> **Data for this exercise**:

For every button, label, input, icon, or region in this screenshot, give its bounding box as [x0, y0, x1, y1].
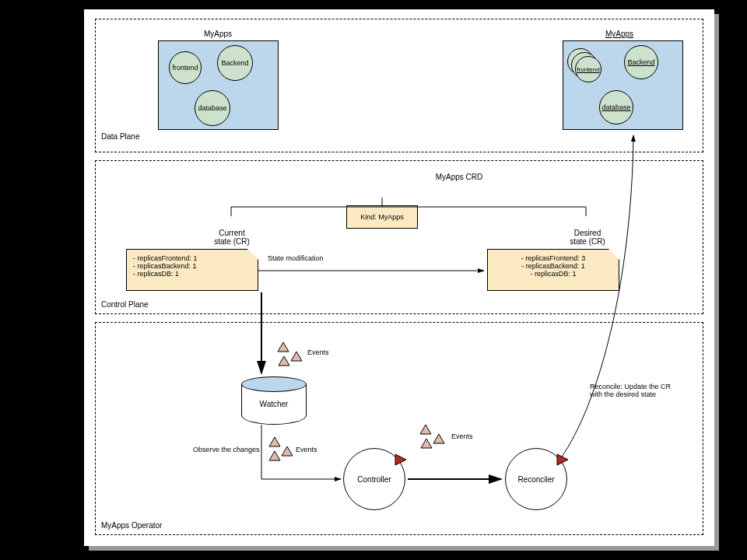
- watcher-cylinder: Watcher: [241, 376, 307, 425]
- reconcile-label: Reconcile: Update the CR with the desire…: [590, 383, 699, 398]
- desired-state-note: - replicasFrontend: 3 - replicasBackend:…: [487, 249, 619, 291]
- events-label-3: Events: [451, 432, 473, 440]
- state-modification-label: State modification: [268, 254, 324, 262]
- frontend-circle-right: frontend: [575, 56, 601, 82]
- events-label-1: Events: [307, 348, 329, 356]
- crd-kind-box: Kind: MyApps: [346, 205, 418, 229]
- current-state-note: - replicasFrontend: 1 - replicasBackend:…: [126, 249, 258, 291]
- operator-section: [95, 322, 703, 535]
- backend-circle-right: Backend: [624, 45, 658, 79]
- operator-label: MyApps Operator: [101, 521, 162, 530]
- controller-circle: Controller: [343, 448, 405, 510]
- database-circle-right: database: [599, 90, 633, 124]
- events-label-2: Events: [296, 446, 317, 453]
- backend-circle-left: Backend: [217, 45, 253, 81]
- crd-title: MyApps CRD: [428, 173, 490, 181]
- frontend-circle-left: frontend: [169, 51, 202, 84]
- current-state-label: Current state (CR): [205, 229, 259, 246]
- right-cluster-title: MyApps: [596, 30, 643, 38]
- left-cluster-title: MyApps: [195, 30, 241, 38]
- control-plane-label: Control Plane: [101, 300, 149, 309]
- database-circle-left: database: [195, 90, 230, 126]
- watcher-label: Watcher: [260, 400, 289, 408]
- desired-state-label: Desired state (CR): [560, 229, 615, 246]
- reconciler-circle: Reconciler: [505, 448, 567, 510]
- observe-label: Observe the changes: [193, 446, 260, 453]
- data-plane-label: Data Plane: [101, 132, 139, 141]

> **Task description**: A single number is the expected answer: how many lines of the entries contain "replicasFrontend".

> **Output for this exercise**: 2